Yeah the plow may be done. It's bent to the point where you can't adjust the springs anymore. I have had a few that reached that point.


----------



## MSplowing (Dec 2, 2010)

And what exactly are the stops? and where are they located? I just replaced the pivot pins within the recent 65 hours of use do they wear that quick normally?


----------



## B&B (Nov 4, 2006)

cubicinches;1134622 said:


> The stops that the blade sits on are probably bent, and the pivot pins worn. The blade rides up over the stops, then the top of the blade is sits back too far. Typical Meyers...


Don't forget not all of them had separate stops beside the horizontal angle iron on the rear of the moldboard contacting the front side of the sector which is the primary "stop". Those that also had the extra two vertical stop plates behind the pivot tubes on the sector were only intended as an auxiliary...which doesn't work either. 

If there's no extra stops plates on it where I mentioned then the moldboard is bend back, basically removing some of it's curl...which is very very common with guys that go to all the work of replacing the pins and tubes to fix it only to discover it doesn't and don't realize what the actual issue is...which is the moldboard has lost it's curl. Only fix for it is to add either new or longer stops or replace the moldboard to lose that laid back trip edge look.


----------



## 8CATFISH (Nov 23, 2010)

I am haveing same issue with my meyer I am still plowing with it and seems to work fine but do you have any pics or something of what the stop should look like


----------



## .5racer (Jan 2, 2009)

Weld steel plate on top of old and raise stop hieght to get back to so to speak stock . Need to do that to one of mine


----------



## B&B (Nov 4, 2006)

Stop location...one per side.


----------



## MickiRig1 (Dec 5, 2003)

I seen a Meyer plow today that they must of had the same problem. It was old and beat up / rust holes. They drilled holes further out from the normal holes. The springs were like at a 45 degree angle. I beat it's a real treat when (if it will) trip and snap back.


----------



## MSplowing (Dec 2, 2010)

B&B thanks for the picture i actually wasnt sure where the stops were. Not knowing where the stops were i just took the springs off lowered the moldboard and welded a piece of all thread on to the back of the sector therefore it pushes the top of the moldboard back out at the top. After doing so i can tighten springs again havent had the chance to use it yet. I'm pretty sure it ought to hold up that way? any thoughts or opinions on the way i done mine


----------



## B&B (Nov 4, 2006)

All thread wasn't really the best choice for longevity (it's soft), a piece of flat stock would have been the better approach but as long as it works for now you can always change the material later on after the seasons over.


----------



## 8CATFISH (Nov 23, 2010)

what is the tab in the center that the king pin goes through and sits ontop of the top nose piece of a frame is this another stop or ???? I think mine was welded to something at some point but isnt anymore the other stops seem ok i dont know maybe they are worn?? but not bent.


----------



## B&B (Nov 4, 2006)

8CATFISH;1148861 said:


> what is the tab in the center that the king pin goes through and sits ontop of the top nose piece of a frame is this another stop or ????

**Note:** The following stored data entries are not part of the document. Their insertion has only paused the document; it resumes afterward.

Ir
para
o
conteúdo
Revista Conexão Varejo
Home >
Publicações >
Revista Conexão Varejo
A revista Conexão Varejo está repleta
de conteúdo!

It's the extra sector support. Provides more surface area and strength for the pivot bolt. Some of the older units didn't even have one. But they should have as pivot hole wear is such a problem even with it. Yours was probably repaired at one point already, thus the welding work you see.


----------



## 8CATFISH (Nov 23, 2010)

so it has nothing to do with the plow laying back to far? the only thing that stops the plow from laying back is those two stops?


----------



## B&B (Nov 4, 2006)

8CATFISH;1149045 said:


> so it has nothing to do with the plow laying back to far?

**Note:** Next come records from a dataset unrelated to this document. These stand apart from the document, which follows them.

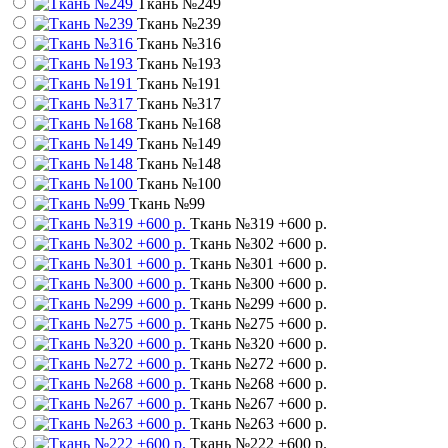
Ткань №249
Ткань №239
Ткань №316
Ткань №193
Ткань №191
Ткань №317
Ткань №168
Ткань №149
Ткань №148
Ткань №100
Ткань №99
Ткань №319
+600 р.
Ткань №302
+600 р.
Ткань №301
+600 р.
Ткань №300
+600 р.
Ткань №299
+600 р.
Ткань №275
+600 р.
Ткань №320
+600 р.
Ткань №272
+600 р.
Ткань №268
+600 р.
Ткань №267
+600 р.
Ткань №263
+600 р.
Ткань №222
+600 р.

 No it has no impact on the moldboard angle, that stems from the things I mentioned previously.



8CATFISH;1149045 said:


> the only thing that stops the plow from laying back is those two stops?


Those plus the horizontal angle iron (that the front of the sector is constructed from) remaining tight against the back of the moldboard structure. It's when the moldboard gets dented forward (from repeated sector contact) that the side stops need to be lengthened. Since you can't just fix the moldboard.


----------



## 8CATFISH (Nov 23, 2010)

Thanks I will weld some flat stock on tomarrow to lengthen the stops to get the angle I am looking for the top edge should be slightly forward of the cutting edge is what I am understanding and at that point i will have those springs tight again. thanks again b&b


----------



## B&B (Nov 4, 2006)

Use the brackets for the shoes to judge a good moldboard pitch. Adjust it until they're close to vertical and you're good to go.


----------



## 8CATFISH (Nov 23, 2010)

ok just reporting what i did and how it affected the plow angle. First thing is the sleeves the pins slide into on the sector were in bad shape one was split down the middle and the other was loose weld just broke and since i had to cut the stops out with a torch to properly weld the new sleeves in I made new stops. that is the only spot I made a mistake when i made the new stops i cut a piece of 3/8 flat stock to the orginal demensions 3 1/2 by 2 1/2 tall I should have made them 3 1/2 by 3. The front side of the sector was bent back a bit I did not relize this till I had cut and welded in the pieces. anyway after reassembleing everything the plow sits alot better my spring tighten up about halfway on adjusting eyebolts and the angle is correct I did use the shoe brackets to judge the angle and that worked very well thanks again b&b


----------